[EXTRACTED INFORMATION — start]

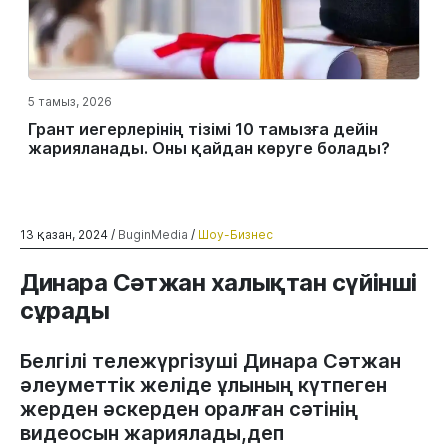
5 тамыз, 2026
Грант иегерлерінің тізімі 10 тамызға дейін
жарияланады. Оны қайдан көруге болады?
13 қазан, 2024 /
BuginMedia
/
Шоу-Бизнес
Динара Сәтжан халықтан сүйінші
сұрады
Белгілі тележүргізуші Динара Сәтжан
әлеуметтік желіде ұлының күтпеген
жерден әскерден оралған сәтінің
видеосын жариялады,деп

[EXTRACTED INFORMATION — finish]

> **EXERCISE**: Check every line of the data, and copy the ones that contain "Динара".

> **WRITTEN SOLUTION**:
Динара Сәтжан халықтан сүйінші
Белгілі тележүргізуші Динара Сәтжан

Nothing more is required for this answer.